Encore le fric
par
Publication : avril 1987
Mise en ligne : 21 juillet 2009
Dans son éditorial du 19 janvier 87 du journal
Le Dauphiné Libéré, M. Charles Debbasch, universitaire
de haut rang, se félicite de la privatisation de Paribas après
celle de St-Gobain. Il appelle cela un développement du capitalisme
populaire (!). Il préconise l’extension de ce système
aux autres entreprises nationales afin d’en rendre la propriété
aux citoyens. En fait, la privatisation rend les entreprises à
une catégorie minoritaire de citoyens, ceux qui ont des "moyens".
J’appelle donc cela dépouiller la majorité des citoyens
car les futurs bénéfices profiteront uniquement aux actionnaires
; quant aux autres ils auront toujours les bouches de métro pour
dormir à la belle étoile par moins 15° (`).
C’est beau le libéralisme, mais au fait, en quoi consiste-t-il
? C’est le ratelier mis à la disposition de ceux qui savent ou
peuvent jouer des coudes, les autres ont toujours les restaurants du
coeur. Avez-vous remarqué que cet essor du libéralisme
coïncide avec un renouveau du christianisme ; qu’à cela
ne tienne, on ne parle plus de l’épisode des marchands du Temple
; maintenant, les marchands tiennent les rênes et ne voient aucun
mal à compulser les cours de la Bourse en sortant de la messe.
La Bourse ! Quel alibi de prétendre qu’il s’agit
d’intéresser le peuple à la santé des entreprises
; la réalité, c’est l’appât du gain qui fait acheter
des actions ; l’acheteur n’a en vue que l’attente d’une plus-value qui
lui fera empocher des bénéfices et après cela,
peut lui chaut le sort de la dite entreprise.
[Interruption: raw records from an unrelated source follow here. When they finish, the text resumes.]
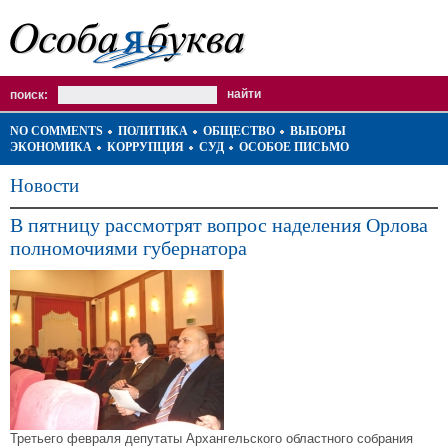
поиск:
NO COMMENTS
ПОЛИТИКА
ОБЩЕСТВО
ВЫБОРЫ
ЭКОНОМИКА
КОРРУПЦИЯ
СУД
ОСОБОЕ ПИСЬМО
Новости
В пятницу рассмотрят вопрос наделения Орлова
полномочиями губернатора
Третьего февраля депутаты Архангельского областного собрания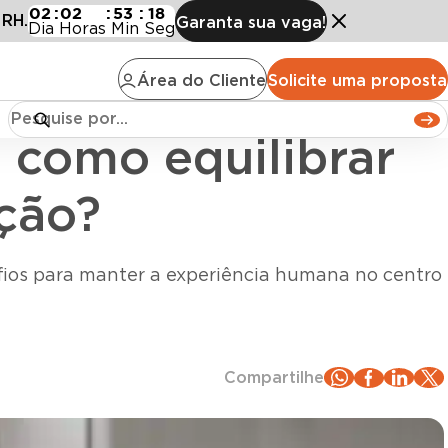
r tecnologia e humanização?
02
:
02
:
53
:
17
 RH.
Garanta sua vaga!
Dia
Horas
Min
Seg
Área do Cliente
Solicite uma proposta
 como equilibrar
ção?
afios para manter a experiência humana no centro
Compartilhe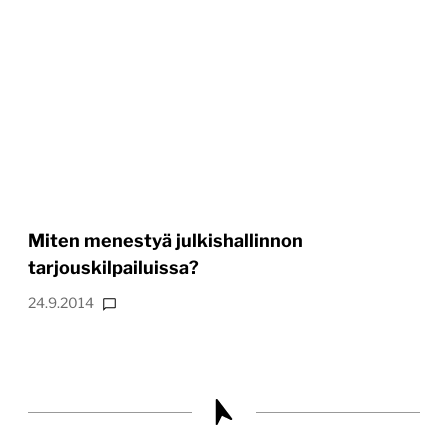
Miten menestyä julkishallinnon
tarjouskilpailuissa?
24.9.2014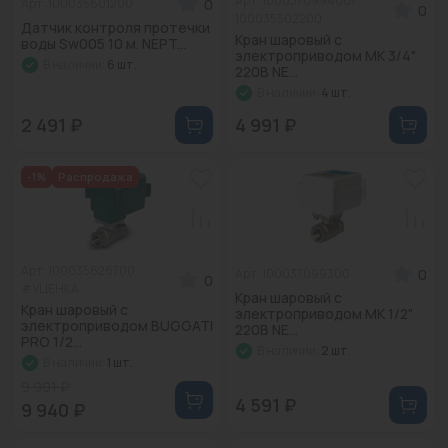
Арт: 100037099400/
0
Арт: 100035601200
0
100035502200
Датчик контроля протечки
Кран шаровый с
воды Sw005 10 м. NEPT...
электроприводом MK 3/4"
В наличии:
6 шт.
220В NE...
В наличии:
4 шт.
2 491 ₽
4 991 ₽
-1%
Распродажа
Арт: 100035626700
0
Арт: 100037099300
0
#УЦЕНКА
Кран шаровый с
Кран шаровый с
электроприводом MK 1/2"
электроприводом BUGGATI
220В NE...
PRO 1/2...
В наличии:
2 шт.
В наличии:
1 шт.
9 991 ₽
4 591 ₽
9 940 ₽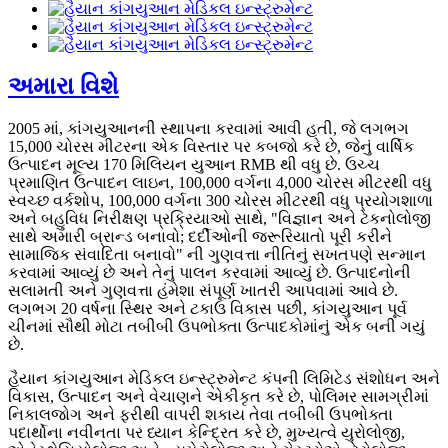
અમારા વિશે
2005 માં, કાંગયુઆનની સ્થાપના કરવામાં આવી હતી, જે લગભગ
15,000 ચોરસ મીટરના એક વિસ્તાર પર કબજો કરે છે, જેનું વાર્ષિક
ઉત્પાદન મૂલ્ય 170 મિલિયન યુઆન RMB થી વધુ છે. ઉચ્ચ
પ્રમાણિત ઉત્પાદન લાઇન, 100,000 વર્ગના 4,000 ચોરસ મીટરથી વધુ
સ્વચ્છ વર્કશોપ, 100,000 વર્ગના 300 ચોરસ મીટરથી વધુ પ્રયોગશાળા
અને બહુવિધ નિરીક્ષણ પ્રક્રિયાઓ સાથે, "વિજ્ઞાન અને ટેકનોલોજી
સાથે અમારી બ્રાન્ડ બનાવો; દર્દીઓની જરૂરિયાતો પૂરી કરીને
સામાજિક સંવાદિતા બનાવો" ની ગુણવત્તા નીતિનું સખતપણે સન્માન
કરવામાં આવ્યું છે અને તેનું પાલન કરવામાં આવ્યું છે. ઉત્પાદનોની
સલામતી અને ગુણવત્તા હંમેશા સંપૂર્ણ ખાતરી આપવામાં આવે છે.
લગભગ 20 વર્ષના સ્થિર અને ટકાઉ વિકાસ પછી, કાંગયુઆન પૂર્વ
ચીનમાં સૌથી મોટા તબીબી ઉપભોક્તા ઉત્પાદકોમાંનું એક બની ગયું
છે.
હૈયાન કાંગયુઆન મેડિકલ ઇન્સ્ટ્રુમેન્ટ કંપની લિમિટેડ સંશોધન અને
વિકાસ, ઉત્પાદન અને વેચાણને એકીકૃત કરે છે, પોલિમર સામગ્રીમાં
નિકાલજોગ અને ફરીથી વાપરી શકાય તેવા તબીબી ઉપભોક્તા
પદાર્થોના નવીનતા પર ધ્યાન કેન્દ્રિત કરે છે, મુખ્યત્વે યુરોલોજી,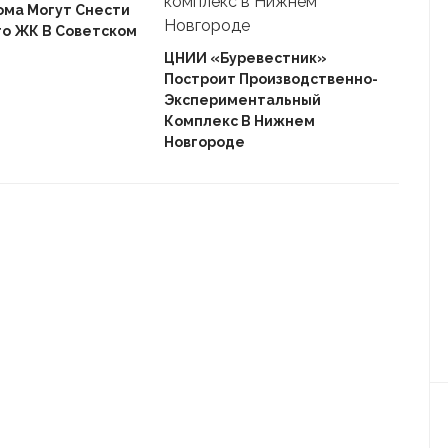
ома Могут Снести
го ЖК В Советском
Ека
«Ав
ЦНИИ «Буревестник»
Пле
Построит Производственно-
Дом
Экспериментальный
Комплекс В Нижнем
Новгороде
Aujourd’hui on découvre la Bourse, c’est moderne, ça s’enseigne
même dans les écoles. Bel effort pour rehausser la moralité
du peuple, on lui apprend à voler, non pas en cagoule, ça
fait vulgaire mais en col et cravate. Car enfin, que sont les jeux de
Bourse ? Vous tentez de faire des gains au détriment d’un autre
; ce qui entre dans votre poche sort de celle du voisin.
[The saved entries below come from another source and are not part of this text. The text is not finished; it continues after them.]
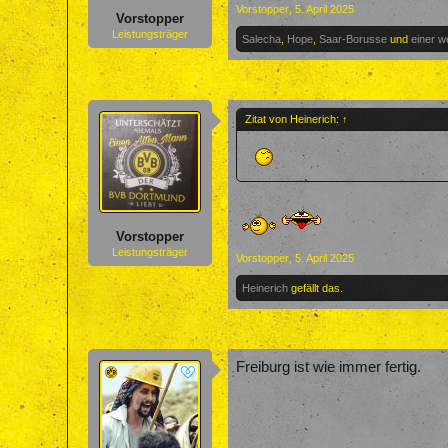
Vorstopper
,
5. April 2025
Vorstopper
Leistungsträger
Salecha
,
Hope
,
Saar-Borusse
und
einer w
Zitat von Heinerich:
↑
Vorstopper
Leistungsträger
Vorstopper
,
5. April 2025
Heinerich
gefällt das.
Freiburg ist wie immer fertig.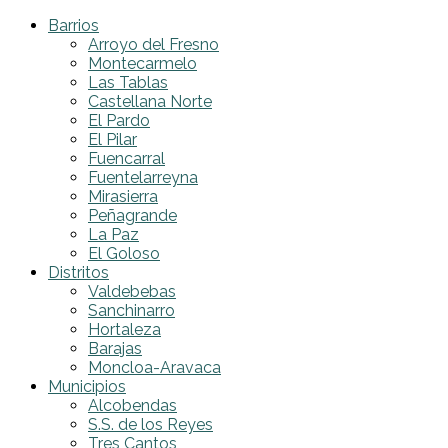
Barrios
Arroyo del Fresno
Montecarmelo
Las Tablas
Castellana Norte
El Pardo
El Pilar
Fuencarral
Fuentelarreyna
Mirasierra
Peñagrande
La Paz
El Goloso
Distritos
Valdebebas
Sanchinarro
Hortaleza
Barajas
Moncloa-Aravaca
Municipios
Alcobendas
S.S. de los Reyes
Tres Cantos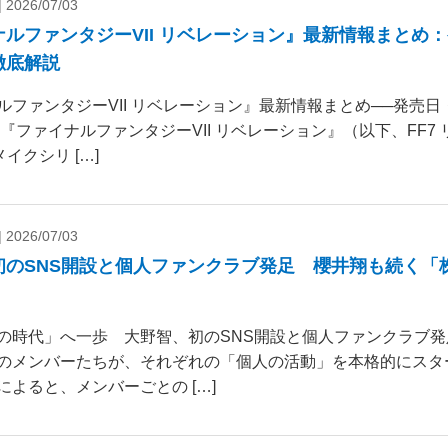
|
2026/07/03
ナルファンタジーVII リベレーション』最新情報まとめ
徹底解説
ルファンタジーVII リベレーション』最新情報まとめ──発売
 『ファイナルファンタジーVII リベレーション』（以下、FF7
リメイクシリ […]
|
2026/07/03
初のSNS開設と個人ファンクラブ発足 櫻井翔も続く「
の時代」へ一歩 大野智、初のSNS開設と個人ファンクラブ発
のメンバーたちが、それぞれの「個人の活動」を本格的にスタ
によると、メンバーごとの […]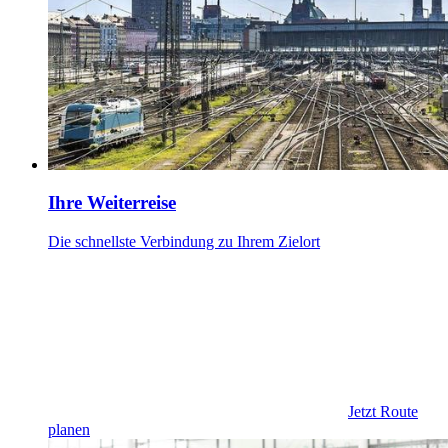
Ihre Weiterreise
Die schnellste Verbindung zu Ihrem Zielort
Jetzt Route
planen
Quant au but exposé de cette ruée sur la Bourse : aider
les entreprises à investir pour devenir plus concurrentielles
afin de redresser la balance des paiements, ce qui regonfle les gouvernants,
et en même temps met un peu plus de gens au chômage ; car
dans notre merveilleux système, les augmentations de capital
permettent de mécaniser, robotiser, informatiser, ce qui est
fort heureux en soi, mais qui met toujours plus de gens à la
porte. Et comme nos grosses têtes (y compris M. Barre, vous savez ?
la tortue) affirment que la réduction du temps de travail n’est
pas le remède à la crise, je vois le bilan du Libéralisme
triomphant à l’horizon 2000 : 4 à 5 millions de chômeurs,
quelques centaines de milliers de délinquants et en prime, une
pincée de terroristes. Alors, que Dieu (si vous y croyez) nous
conserve M. Pasqua pour aiguillonner la police, Chalandon pour construire
des prisons... et Toubon pour chanter Alleluia !
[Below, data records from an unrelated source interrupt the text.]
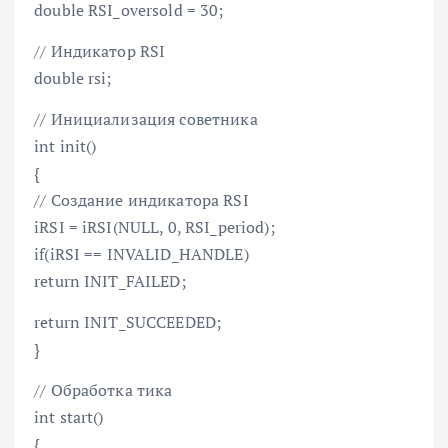
double RSI_oversold = 30;
// Индикатор RSI
double rsi;
// Инициализация советника
int init()
{
// Создание индикатора RSI
iRSI = iRSI(NULL, 0, RSI_period);
if(iRSI == INVALID_HANDLE)
return INIT_FAILED;
return INIT_SUCCEEDED;
}
// Обработка тика
int start()
{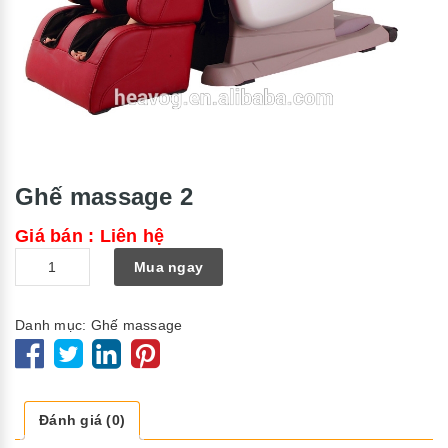
Ghế massage 2
Giá bán : Liên hệ
Số
Mua ngay
lượng
Danh mục:
Ghế massage
Đánh giá (0)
Je ne m’étends pas sur les bienfaits de la compétition
internationale en matière de commerce, je dirai toutefois qu’on
commence par la guerre économique et quand c’est bien aigu, on
termine par la guerre tout court. Songez à l’aubaine pour les
businessmen américains, si l’Europe, à l’aide d’une "dépêche
d’Ems ou d’un assassinat politique, pouvait être détruite
à moitié, ne serait-ce que les champs de maïs et
quelques usines performantes. Le hic, c’est que l’ennemi potentiel a
l’air de rechigner, malgré les appels du pied et même les
coups de pieds, il s’obstine à ne pas vouloir comprendre.
(*) Les députés européens viennent
de mettre une partie des excédents alimentaires à
la disposition des affamés, ce n’est jamais qu’après 15
ans qu’ils ont trouvé ça
(comme quoi, il ne faut jamais désespérer).